Direct 0D-3D coupling of a lattice Boltzmann methodology for fluid-structure hemodynamics simulations

This work introduces a numerical approach for the implementation and direct coupling of arbitrary complex ordinary differential equation- (ODE-)governed boundary conditions to three-dimensional (3D) lattice Boltzmann-based fluid equations for fluid-structure hemodynamics simulations. In particular, a most complex configuration is treated by considering a dynamic left ventricle- (LV-)elastance heart model which is governed by (and applied as) a nonlinear, non-stationary hybrid ODE-Dirichlet system.
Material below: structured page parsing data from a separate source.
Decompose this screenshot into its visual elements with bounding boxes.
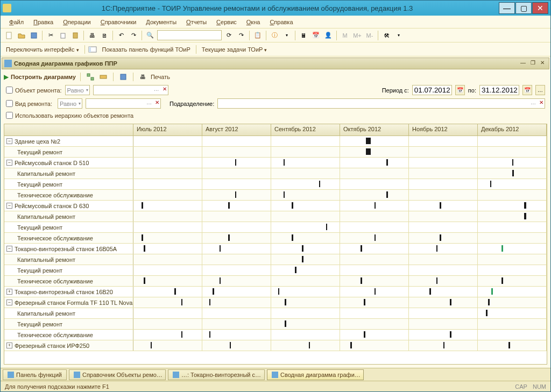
gantt-bar[interactable]: [440, 234, 441, 241]
gantt-bar[interactable]: [235, 191, 237, 198]
object-op-combo[interactable]: Равно: [65, 85, 90, 95]
expander-icon[interactable]: −: [6, 138, 12, 144]
gantt-row[interactable]: Техническое обслуживание: [4, 190, 547, 201]
calc-icon[interactable]: 🖩: [298, 30, 309, 41]
settings-icon[interactable]: 🛠: [381, 30, 392, 41]
gantt-row[interactable]: +Фрезерный станок ИРФ250: [4, 340, 547, 351]
gantt-bar[interactable]: [436, 277, 438, 284]
minimize-button[interactable]: —: [499, 2, 515, 14]
object-filter-input[interactable]: …✕: [93, 85, 168, 95]
expander-icon[interactable]: −: [6, 203, 12, 209]
date-to-calendar-icon[interactable]: 📅: [522, 85, 532, 95]
gantt-bar[interactable]: [524, 202, 526, 209]
maximize-button[interactable]: ▢: [515, 2, 532, 14]
open-icon[interactable]: [16, 30, 27, 41]
m-icon[interactable]: M: [340, 30, 350, 41]
menu-item[interactable]: Операции: [59, 18, 95, 26]
gantt-bar[interactable]: [278, 288, 280, 295]
gantt-bar[interactable]: [142, 202, 143, 209]
gantt-bar[interactable]: [295, 267, 296, 273]
gantt-row[interactable]: Капитальный ремонт: [4, 308, 547, 319]
gantt-bar[interactable]: [292, 234, 293, 241]
copy2-icon[interactable]: 📋: [252, 30, 263, 41]
search-input[interactable]: [157, 30, 222, 40]
gantt-bar[interactable]: [228, 202, 230, 209]
gantt-row[interactable]: Капитальный ремонт: [4, 254, 547, 265]
type-filter-checkbox[interactable]: [6, 100, 13, 107]
gantt-bar[interactable]: [144, 277, 145, 284]
expander-icon[interactable]: −: [6, 160, 12, 166]
gantt-bar[interactable]: [450, 331, 451, 338]
gantt-bar[interactable]: [508, 342, 510, 348]
gantt-bar[interactable]: [326, 224, 328, 230]
gantt-bar[interactable]: [302, 256, 303, 262]
gantt-bar[interactable]: [429, 288, 431, 295]
gantt-row[interactable]: Текущий ремонт: [4, 222, 547, 233]
gantt-bar[interactable]: [361, 277, 362, 284]
print-button[interactable]: Печать: [151, 74, 170, 80]
taskbar-item[interactable]: Справочник Объекты ремо…: [69, 369, 166, 380]
cut-icon[interactable]: ✂: [45, 30, 56, 41]
period-picker-button[interactable]: …: [535, 85, 545, 95]
expander-icon[interactable]: +: [6, 343, 12, 348]
taskbar-item[interactable]: …: Токарно-винторезный с…: [168, 369, 265, 380]
gantt-bar[interactable]: [364, 331, 365, 338]
gantt-row[interactable]: +Токарно-винторезный станок 16В20: [4, 287, 547, 297]
user-icon[interactable]: 👤: [323, 30, 334, 41]
settings-drop-icon[interactable]: ▾: [393, 30, 404, 41]
gantt-bar[interactable]: [375, 202, 376, 209]
gantt-bar[interactable]: [151, 342, 152, 348]
gantt-bar[interactable]: [284, 159, 285, 166]
print-diagram-icon[interactable]: 🖶: [138, 72, 149, 82]
gantt-row[interactable]: Текущий ремонт: [4, 319, 547, 330]
gantt-row[interactable]: −Фрезерный станок Formula TF 110 TL Nova: [4, 297, 547, 308]
object-filter-label[interactable]: Объект ремонта:: [6, 87, 62, 94]
menu-item[interactable]: Сервис: [212, 18, 241, 26]
gantt-row[interactable]: Капитальный ремонт: [4, 168, 547, 179]
current-tasks-link[interactable]: Текущие задачи ТОиР ▾: [200, 45, 270, 54]
gantt-bar[interactable]: [512, 159, 514, 166]
gantt-bar[interactable]: [501, 277, 503, 284]
gantt-bar[interactable]: [486, 310, 488, 316]
mminus-icon[interactable]: M-: [364, 30, 375, 41]
menu-item[interactable]: Документы: [142, 18, 181, 26]
menu-item[interactable]: Файл: [5, 18, 28, 26]
gantt-bar[interactable]: [213, 288, 214, 295]
type-filter-label[interactable]: Вид ремонта:: [6, 100, 54, 107]
gantt-bar[interactable]: [375, 234, 376, 241]
type-op-combo[interactable]: Равно: [58, 98, 82, 109]
gantt-bar[interactable]: [285, 320, 286, 327]
search-icon[interactable]: 🔍: [145, 30, 156, 41]
goto-icon[interactable]: ↷: [236, 30, 246, 41]
taskbar-item[interactable]: Панель функций: [3, 369, 67, 380]
panel-icon[interactable]: [88, 45, 97, 54]
save-diagram-icon[interactable]: [118, 72, 129, 82]
object-filter-checkbox[interactable]: [6, 87, 13, 94]
gantt-bar[interactable]: [386, 159, 388, 166]
redo-icon[interactable]: ↷: [128, 30, 139, 41]
gantt-bar[interactable]: [375, 288, 376, 295]
build-diagram-button[interactable]: Построить диаграмму: [11, 74, 76, 80]
gantt-bar[interactable]: [361, 245, 362, 252]
menu-item[interactable]: Правка: [29, 18, 58, 26]
mplus-icon[interactable]: M+: [352, 30, 363, 41]
date-from-calendar-icon[interactable]: 📅: [455, 85, 465, 95]
gantt-bar[interactable]: [181, 331, 183, 338]
doc-restore-icon[interactable]: ❐: [528, 60, 537, 67]
info-drop-icon[interactable]: ▾: [281, 30, 292, 41]
gantt-bar[interactable]: [220, 245, 221, 252]
gantt-bar[interactable]: [285, 299, 286, 305]
gantt-row[interactable]: Текущий ремонт: [4, 179, 547, 190]
gantt-bar[interactable]: [309, 342, 310, 348]
expander-icon[interactable]: −: [6, 246, 12, 252]
calendar-icon[interactable]: 📅: [310, 30, 321, 41]
gantt-bar[interactable]: [440, 202, 441, 209]
gantt-bar[interactable]: [436, 245, 438, 252]
gantt-bar[interactable]: [512, 170, 514, 176]
gantt-row[interactable]: −Здание цеха №2: [4, 136, 547, 147]
switch-interface-link[interactable]: Переключить интерфейс ▾: [4, 45, 81, 54]
copy-icon[interactable]: [58, 30, 68, 41]
collapse-all-icon[interactable]: [98, 72, 109, 82]
close-button[interactable]: ✕: [532, 2, 548, 14]
gantt-row[interactable]: Техническое обслуживание: [4, 233, 547, 244]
The complete 0D-3D solver, including its treatment of the fluid and solid equations as well as their interactions, is validated through a variety of benchmark and convergence studies that demonstrate the ability of the coupled 0D-3D methodology in generating physiological pressure and flow waveforms -- ultimately enabling the exploration of various physical and physiological parameters for hemodynamics studies of the coupled LV-arterial system. The methods proposed in this paper can be easily applied to other ODE-based boundary conditions (such as those based on Windkessel lumped parameter models) as well as to other fluid problems that are modeled by 3D lattice Boltzmann equations and that require direct coupling of dynamic 0D conditions.